- Revise the interface to derive the stub name and simplify the assertion of it.
Is there particular reason you need to switch to this naming scheme?
One issue with this patch is that demanglers will no longer be able to deal with the name. While they do know to ignore .stub suffix, they can't deal with __device_stub_ prefix.
% c++filt __device_stub___Z10kernelfuncIiEvv __device_stub___Z10kernelfuncIiEvv % c++filt _Z10kernelfuncIiEvv.stub void kernelfunc<int>() [clone .stub]
I'm not sure I understand what exactly this assertion checks.
While the first part makes sense, I'm not sure I understand the name comparison part.
I suspect return "__device_stub__" + Name; would do. StringRef will convert to std::string and copy elision should avoid unnecessary copy.
it's requested from debugger people. they don't want to the host-side stub could match the device-side kernel function name. the previous scheme cannot prevent that.
The second is to ensure, if, under the same ABI, kernel stub name derived from device-side name mangling should be the same the sub name generated from host-side, CGF.CurFn->getName() is the mangled named from host compilation
previous assertion expression gets the same goal, if ABI is different, the stub name from device-side should match the stub name from the host-side compilation. As we add a dedicated interface to the derive stub name, we could simplify the comparison to a single one.
I understand that you want a different name for the stub. My question is why the ".stub" suffix was not sufficient and how does having a prefix instead helps? Making the name un-demangleable is undesirable, IMO. There should be a good reason to justify it.
This definitely needs a comment.
"devicestub__" + Name results in Twine, where not copy is generated. Only the final str() converts Twine into std::string involving copies. Otherwise, there's one copy from Name to std::string and another copy by std::string operator+, right?
it's based on debugger people told me, with ".stub", the debugger still could find it match the original device kernel even though it could find both of them. But, they want to match the original one only and leave the stub one intentionally unmatched.

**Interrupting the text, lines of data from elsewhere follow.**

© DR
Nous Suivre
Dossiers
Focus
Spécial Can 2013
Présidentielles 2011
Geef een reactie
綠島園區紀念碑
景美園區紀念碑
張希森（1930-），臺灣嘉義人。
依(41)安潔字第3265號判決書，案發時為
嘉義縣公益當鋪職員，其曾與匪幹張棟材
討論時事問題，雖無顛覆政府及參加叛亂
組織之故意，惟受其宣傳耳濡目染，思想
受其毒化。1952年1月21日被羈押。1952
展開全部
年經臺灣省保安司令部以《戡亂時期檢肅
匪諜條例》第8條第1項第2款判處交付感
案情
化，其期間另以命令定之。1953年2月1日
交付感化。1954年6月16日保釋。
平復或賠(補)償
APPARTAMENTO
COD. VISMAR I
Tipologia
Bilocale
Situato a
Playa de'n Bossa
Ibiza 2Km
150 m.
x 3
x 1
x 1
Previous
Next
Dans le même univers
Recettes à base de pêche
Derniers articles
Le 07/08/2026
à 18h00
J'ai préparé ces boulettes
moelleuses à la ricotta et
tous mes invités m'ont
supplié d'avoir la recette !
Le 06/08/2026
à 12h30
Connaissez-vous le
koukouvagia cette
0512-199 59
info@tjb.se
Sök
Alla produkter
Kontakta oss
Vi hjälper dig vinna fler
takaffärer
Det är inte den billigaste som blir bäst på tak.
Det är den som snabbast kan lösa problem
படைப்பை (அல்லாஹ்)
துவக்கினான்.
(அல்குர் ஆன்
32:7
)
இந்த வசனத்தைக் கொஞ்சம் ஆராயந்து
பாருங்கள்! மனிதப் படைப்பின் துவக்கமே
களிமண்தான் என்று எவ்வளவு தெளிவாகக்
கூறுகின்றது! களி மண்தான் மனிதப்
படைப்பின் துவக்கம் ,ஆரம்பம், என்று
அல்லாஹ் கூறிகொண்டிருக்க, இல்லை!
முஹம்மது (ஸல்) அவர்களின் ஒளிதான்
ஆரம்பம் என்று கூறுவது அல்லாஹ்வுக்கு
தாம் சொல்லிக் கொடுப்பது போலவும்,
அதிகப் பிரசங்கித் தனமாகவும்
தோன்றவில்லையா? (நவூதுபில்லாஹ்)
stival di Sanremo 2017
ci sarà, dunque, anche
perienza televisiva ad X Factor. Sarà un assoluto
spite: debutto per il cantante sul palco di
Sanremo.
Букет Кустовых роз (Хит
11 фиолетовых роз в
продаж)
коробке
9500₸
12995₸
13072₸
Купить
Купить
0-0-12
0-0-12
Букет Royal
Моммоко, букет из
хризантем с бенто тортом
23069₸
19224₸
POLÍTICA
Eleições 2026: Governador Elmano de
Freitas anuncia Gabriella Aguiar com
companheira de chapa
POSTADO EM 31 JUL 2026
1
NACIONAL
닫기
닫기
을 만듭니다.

Yeah, I understand that un-demangleable name causes lots of frustration. But, based on what I learned, CUDA generated the similar thing, e.g. __device_stub__Z15transformKernelPfiif is the stub function from cuda 10.1
Is it OK for us to mangle __device_stub __ as the nested name into the original one, says, we prepend _ZN15__device_stub__E, so that we have _ZN15__device_stub__E10kernelfuncIiEvv
$ c++filt _ZN15__device_stub__E10kernelfuncIiEvv __device_stub__(kernelfunc<int>, void, void)
Sorry, I still don't think I understand the reasons for this change. The stub and the kernel do have a different name now. I don't quite get it why the debugger can differentiate the names when they differ by prefix, but can't when they differ by suffix. It sounds like an attempt to work around a problem somewhere else.
Could you talk to the folks requesting the change and get more details on what exactly we need to do here and, more importantly, why.
I don't think it's a good idea. While it demangles to something, it's not what the demangled name should be. Stub's signature should match that of the kernel.
NVCC does a lot of things differently. It does not mean it's a good reason for us to copy *all* of their choices.
Let's figure out the underlying reasons for this change and then we can figure out about what's the right thing to do here.
But, after unmangling, debugger still could match both as they are almost identical excep the final variants, like clone. The debugger will set all locations matching that specified kernel name.
OK, so the real issue is that demangled name looks identical to debugger.
One way to deal with that is to , essentially, break mangling in compiler.
Another would be to teach debugger how to distinguish the stub from the kernel using additional information likely available to debugger (i.e. mangled name or the location of the symbol -- is it in the host binary or in the GPU binary).
I would argue that breaking mangling is not the best choice here.
I think debugger does have sufficient information to deal with this and that would be the right place to deal with the issue.
em, I did push the later as well, :(. OK, I will simplify the patch to change any functionality but move the calculation of device name into a common interface. So that, vendor could adjust that internally with minimal change. OK?
:-( Sorry about that. I realize how frustrating that can be.
Perhaps it's worth trying once more. You can argue that this change will have trouble being upstreamed without a good technical explanation why it must be done in the compiler. Perhaps they do have compelling reasons why it's hard to do in the debugger, but without specific details from their end it appears indistinguishable from a (possibly misguided) quick fix. It may help if you could get the debugger folks to chime in directly on the review.
LGTM. This is a cleaner way to provide stub name tweaks.
says .... -> (e.g. ....)
... should be the same ...
Adjust kernel stub mangling as we may need to be able to differentiate them from the kernel itself (e.g. for HIP).